**EXERCISE INPUT:**
--- START ---
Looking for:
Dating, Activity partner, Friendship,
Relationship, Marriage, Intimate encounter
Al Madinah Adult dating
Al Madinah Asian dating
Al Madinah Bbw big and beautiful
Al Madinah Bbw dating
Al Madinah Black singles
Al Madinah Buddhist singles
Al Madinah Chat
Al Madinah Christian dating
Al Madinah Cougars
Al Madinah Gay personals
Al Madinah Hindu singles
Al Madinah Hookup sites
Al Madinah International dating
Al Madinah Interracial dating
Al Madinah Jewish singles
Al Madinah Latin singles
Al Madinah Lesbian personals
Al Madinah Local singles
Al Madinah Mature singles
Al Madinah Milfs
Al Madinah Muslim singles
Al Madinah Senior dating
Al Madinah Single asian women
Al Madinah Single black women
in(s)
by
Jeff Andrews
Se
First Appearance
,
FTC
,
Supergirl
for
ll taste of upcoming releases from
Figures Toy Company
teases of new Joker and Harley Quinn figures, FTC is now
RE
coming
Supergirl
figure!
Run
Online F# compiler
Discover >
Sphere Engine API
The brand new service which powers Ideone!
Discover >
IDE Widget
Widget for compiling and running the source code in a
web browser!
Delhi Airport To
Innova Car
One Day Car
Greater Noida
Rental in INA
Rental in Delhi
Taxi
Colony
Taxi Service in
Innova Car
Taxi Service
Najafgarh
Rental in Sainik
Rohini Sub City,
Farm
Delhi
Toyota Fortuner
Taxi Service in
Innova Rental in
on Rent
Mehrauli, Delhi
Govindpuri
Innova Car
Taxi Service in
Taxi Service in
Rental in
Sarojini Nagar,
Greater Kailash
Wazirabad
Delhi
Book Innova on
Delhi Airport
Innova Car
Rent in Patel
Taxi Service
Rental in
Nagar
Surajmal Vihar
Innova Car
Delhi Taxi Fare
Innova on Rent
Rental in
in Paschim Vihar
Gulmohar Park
--- END ---
--- START ---
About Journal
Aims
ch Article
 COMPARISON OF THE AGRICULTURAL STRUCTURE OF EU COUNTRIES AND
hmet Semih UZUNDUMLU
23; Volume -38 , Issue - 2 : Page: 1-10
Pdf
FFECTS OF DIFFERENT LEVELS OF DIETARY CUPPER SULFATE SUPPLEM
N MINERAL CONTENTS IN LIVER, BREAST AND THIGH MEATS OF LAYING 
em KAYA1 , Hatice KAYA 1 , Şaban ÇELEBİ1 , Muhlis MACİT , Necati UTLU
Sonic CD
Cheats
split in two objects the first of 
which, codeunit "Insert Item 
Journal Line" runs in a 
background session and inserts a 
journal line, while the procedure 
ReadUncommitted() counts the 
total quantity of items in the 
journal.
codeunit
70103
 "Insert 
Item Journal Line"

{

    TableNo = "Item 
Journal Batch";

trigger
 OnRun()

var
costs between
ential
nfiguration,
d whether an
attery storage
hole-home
--- END ---
**REQUIRED ACTION:** Using the entries above, give the number of lines that carry the string "Delhi", without anything else.

**OUTPUT FOR THIS TASK:** 7